For 18 years Dr. Fuchs has been illuminating his Christmas Ranch for the kids.

ByABC News via logo
December 7, 2008, 4:29 PM

Dec. 10, 2008 — -- When night falls on rural Morrow, Ohio, there is one place in town where everyone knows the bright, dazzling lights are starting to shine.

Spanning 110 acres and blazing more than 350,000 lights, Dr. Michael Fuchs' "The Gift of Lights" at the Christmas Ranch has been a lively staple of holiday cheer in Morrow for three years and this year is the biggest yet.

"It sounds old fashioned, but we do it for the kids," Fuchs told "Good Morning America." "There's nothing like the thrill you get watching the little ones come through. Their eyes get as big as silver dollars. It's a real kick in the pants."

But the Christmas Ranch is giving more to kids than smiles this year. A portion of each $12 admission fee per vehicle to the ranch will be donated to the Ronald McDonald House of Cincinnati.

Fuchs said he expects as many as 10,000 cars to visit this year.

The ranch is a technological wonder of flashing lights and figures with nearly 3,000 controllable parts, all handled by a computer housed in a barn.

"We added a ton of stuff this year," Fuchs said. "There's a tremendous amount of animation."

But with all of the ranch's high-tech gadgets, Fuchs wanted to keep the familiar holiday feeling.
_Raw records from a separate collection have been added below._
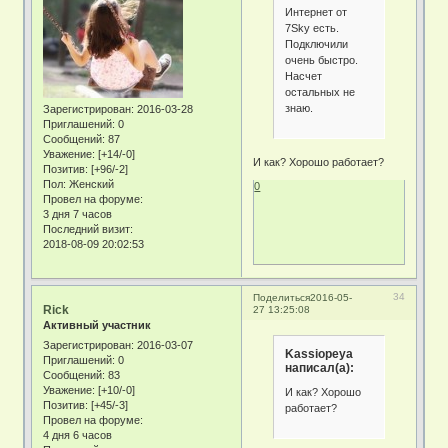
Интернет от
7Sky есть.
Подключили
очень быстро.
Насчет
остальных не
знаю.
Зарегистрирован
: 2016-03-28
Приглашений:
0
Сообщений:
87
Уважение:
[+14/-0]
И как? Хорошо работает?
Позитив:
[+96/-2]
Пол:
Женский
0
Провел на форуме:
3 дня 7 часов
Последний визит:
2018-08-09 20:02:53
34
Поделиться
2016-05-
Rick
27 13:25:08
Активный участник
Зарегистрирован
: 2016-03-07
Kassiopeya
Приглашений:
0
написал(а):
Сообщений:
83
Уважение:
[+10/-0]
И как? Хорошо
Позитив:
[+45/-3]
работает?
Провел на форуме:
4 дня 6 часов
Hot chocolate is served in the barn for those warming up before heading out to see the sights and a bonfire is lit outside -- small things that are perhaps reminders of how it all got started 18 years ago when Fuchs was decorating for his seven daughters.
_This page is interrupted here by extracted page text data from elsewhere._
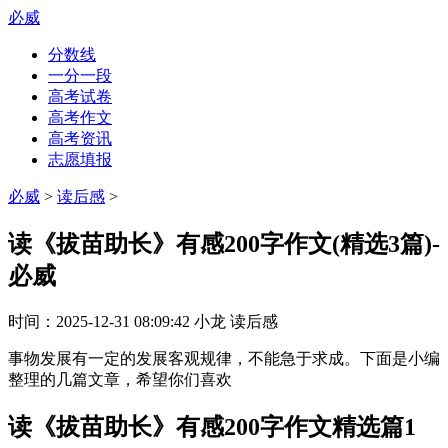
必威
分数线
一分一段
高考试卷
高考作文
高考资讯
志愿填报
必威
>
读后感
>
读《拔苗助长》有感200字作文(精选3篇)-
必威
时间：
2025-12-31 08:09:42
小龙
读后感
事物发展有一定的发展客观规律，不能急于求成。下面是小编
整理的几篇文章，希望你们喜欢
读《拔苗助长》有感200字作文精选篇1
"A big part of it was the kids. Our daughters were growing up. It started as something for the family to make the girls happy," he said. "As they grew up, we knew we'd done something good when their teenage friends came to see them. To impress a teenager, we figured we had done something good."

Fuchs said he took the lighting up a notch 10 years ago when he began to add large figures to the decorations.

"We started using them and built displays around them. The more we put up, the bigger the crowd," he said.

Now the decorations take four friends and three months to set up.